# Help!! Rectangle insert in arch fireplace



## Flanny (Dec 15, 2017)

Please, I need advice. We purchased a Valor Legend G3. The rep came and measured and said it would fit. We advised him that we wanted a surround that was in the same arch shape as the original wood burning fireplace. We were told that valor didn't make them and so my hubby said he could make something as long as it was just aesthetic. Well, it was installed today, the corners cover much if the brick work of the arch and the surround is actually a functional part of the unit. Without it, the screen is not stable. 
What can I do with this? Even the large surround won't completely cover the arch. And we really wanted to showcase the arch, not cover it up


----------



## DAKSY (Dec 16, 2017)

Van you post a pic of he unit as it is installed now?


----------



## Flanny (Dec 16, 2017)

Thanks for replying Daksy. I'm not sure how to post a pic from my phone...any helpful hints?


----------



## webfish (Dec 16, 2017)

What type phone? Usually just hit upload file button in the reply section and it should bring up your phone media as an option. If the pic is already there .


----------



## Flanny (Dec 16, 2017)

DAKSY said:


> Van you post a pic of he unit as it is installed now?


----------



## DAKSY (Dec 16, 2017)

Your husband will have to make something that fastens in the identical manner as the front that is on there now, so the screen stays in place, IF he can. I would make sure it is LARGER than the opening & then cut it back to the arched configuration. Heat & Glo used to make a "cuttable" front for their inserts. Not sure if they still offer one.
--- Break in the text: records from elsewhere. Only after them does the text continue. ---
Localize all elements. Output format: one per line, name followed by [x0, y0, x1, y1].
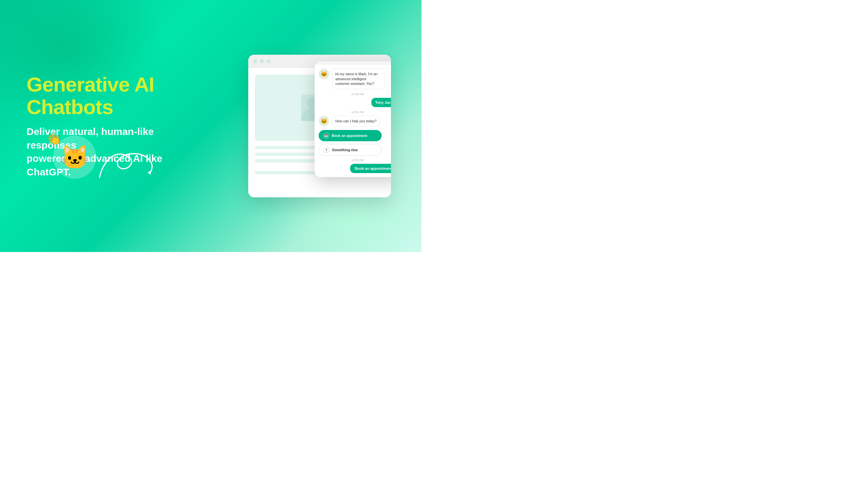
user-message-row: Tony Jack: [319, 98, 391, 107]
chat-widget: ✕ ▲ ▼ 🐱 Hi my name is Mark, I'm an advan…: [315, 61, 391, 177]
chat-header-bar: [315, 61, 391, 65]
bot-avatar-2: 🐱: [319, 116, 329, 126]
question-icon: ?: [324, 147, 330, 153]
browser-window: ✕ ▲ ▼ 🐱 Hi my name is Mark, I'm an advan…: [248, 55, 391, 197]
something-else-option[interactable]: ? Something else: [319, 144, 382, 156]
text-line-short: [255, 171, 320, 175]
hero-background: Generative AI Chatbots Deliver natural, …: [0, 0, 422, 252]
book-appointment-option[interactable]: 📅 Book an appointment: [319, 130, 382, 141]
time-label-3: 12:03 AM: [319, 159, 391, 162]
main-headline: Generative AI Chatbots: [27, 73, 211, 119]
calendar-icon: 📅: [323, 133, 329, 139]
time-label-2: 12:01 AM: [319, 110, 391, 114]
browser-dot-2: [260, 59, 264, 63]
bot-question-bubble: How can I help you today?: [332, 116, 380, 127]
final-message-row: Book an appointment: [319, 164, 391, 173]
bot-greeting-bubble: Hi my name is Mark, I'm an advanced inte…: [332, 69, 385, 89]
decorative-arrow: [96, 141, 162, 185]
bot-greeting-row: 🐱 Hi my name is Mark, I'm an advanced in…: [319, 69, 391, 89]
time-label-1: 12:00 AM: [319, 92, 391, 96]
chat-body: 🐱 Hi my name is Mark, I'm an advanced in…: [315, 65, 391, 177]
user-name-bubble: Tony Jack: [372, 98, 391, 107]
bot-question-row: 🐱 How can I help you today?: [319, 116, 391, 127]
left-section: Generative AI Chatbots Deliver natural, …: [0, 53, 227, 199]
final-user-bubble: Book an appointment: [350, 164, 391, 173]
cat-emoji: 🐱: [61, 146, 89, 169]
right-section: ✕ ▲ ▼ 🐱 Hi my name is Mark, I'm an advan…: [227, 55, 422, 197]
cat-section: 👋 🐱: [53, 136, 96, 179]
browser-dot-3: [266, 59, 271, 63]
bot-avatar: 🐱: [319, 69, 329, 79]
browser-dot-1: [253, 59, 257, 63]
cat-avatar-wrapper: 👋 🐱: [53, 136, 96, 179]
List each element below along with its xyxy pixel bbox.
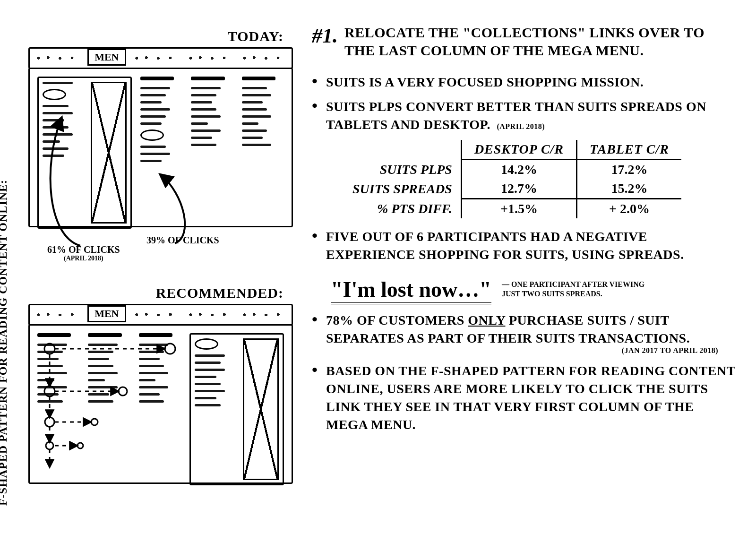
bullet-item: Suits PLPs convert better than suits spr…	[312, 98, 737, 134]
bullet-item: 78% of customers only purchase suits / s…	[312, 311, 737, 355]
menu-column	[191, 77, 233, 218]
table-row: Suits PLPs 14.2% 17.2%	[340, 160, 681, 180]
table-header-desktop: Desktop C/R	[461, 140, 576, 160]
side-label-f-pattern: F-shaped pattern for reading content onl…	[0, 180, 9, 506]
table-row: Suits Spreads 12.7% 15.2%	[340, 179, 681, 199]
heading: #1. Relocate the "Collections" links ove…	[312, 24, 737, 59]
nav-squiggle	[34, 56, 82, 60]
heading-text: Relocate the "Collections" links over to…	[344, 24, 713, 59]
menu-column	[88, 333, 130, 475]
date-note: (April 2018)	[497, 122, 545, 130]
today-wireframe: Men	[28, 47, 293, 273]
quote-text: "I'm lost now…"	[331, 277, 491, 302]
nav-bar: Men	[28, 47, 293, 69]
label-today: Today:	[28, 28, 284, 44]
nav-tab-men: Men	[87, 305, 126, 322]
menu-column	[242, 77, 284, 218]
click-annotations: 61% of clicks (April 2018) 39% of clicks	[28, 230, 293, 273]
nav-squiggle	[240, 56, 288, 60]
highlight-oval-icon	[43, 89, 66, 100]
promo-block	[189, 333, 284, 485]
nav-squiggle	[132, 56, 180, 60]
menu-column	[139, 333, 181, 475]
quote-block: "I'm lost now…" — one participant after …	[331, 277, 737, 302]
date-note: (Jan 2017 to April 2018)	[326, 345, 737, 356]
highlight-oval-icon	[195, 338, 218, 350]
table-row: % pts diff. +1.5% + 2.0%	[340, 199, 681, 219]
nav-bar: Men	[28, 304, 293, 326]
right-column: #1. Relocate the "Collections" links ove…	[312, 24, 737, 440]
label-recommended: Recommended:	[28, 285, 284, 301]
bullet-item: Based on the F-shaped pattern for readin…	[312, 362, 737, 433]
page: Today: Men	[0, 0, 756, 534]
mega-menu-recommended	[28, 324, 293, 484]
menu-column	[37, 333, 79, 475]
annotation-left: 61% of clicks (April 2018)	[47, 244, 120, 262]
annotation-right: 39% of clicks	[146, 235, 219, 245]
promo-image-placeholder-icon	[91, 82, 127, 224]
conversion-rate-table: Desktop C/R Tablet C/R Suits PLPs 14.2% …	[340, 140, 681, 218]
bullet-list: Suits is a very focused shopping mission…	[312, 73, 737, 133]
quote-attribution: — one participant after viewing just two…	[502, 280, 653, 299]
table-header-blank	[340, 140, 461, 160]
highlight-oval-icon	[140, 129, 164, 141]
table-header-tablet: Tablet C/R	[577, 140, 681, 160]
heading-number: #1.	[312, 24, 338, 48]
bullet-item: Five out of 6 participants had a negativ…	[312, 228, 737, 264]
recommended-wireframe: Men	[28, 304, 293, 484]
bullet-item: Suits is a very focused shopping mission…	[312, 73, 737, 91]
promo-text	[43, 82, 86, 224]
menu-column	[140, 77, 182, 218]
mega-menu-today	[28, 68, 293, 227]
nav-tab-men: Men	[87, 49, 126, 66]
left-column: Today: Men	[28, 28, 293, 484]
promo-block	[37, 77, 132, 229]
nav-squiggle	[186, 56, 234, 60]
promo-image-placeholder-icon	[243, 338, 279, 480]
If they do, maybe your husband can take a look at one of them to see how it needs to be done.


----------



## Millbilly (Dec 17, 2017)

Kind of late, but best way to showcase an arch IMO is not to put an insert in it.  Freestanding stoves look great in that application.


----------



## ACDKali (Feb 10, 2018)

That’s a tough arch to full fill.  I would have a metal shop bend something up and purchase a surround that has the brackets on it.  From there make a template of your arch and let them do there magic


----------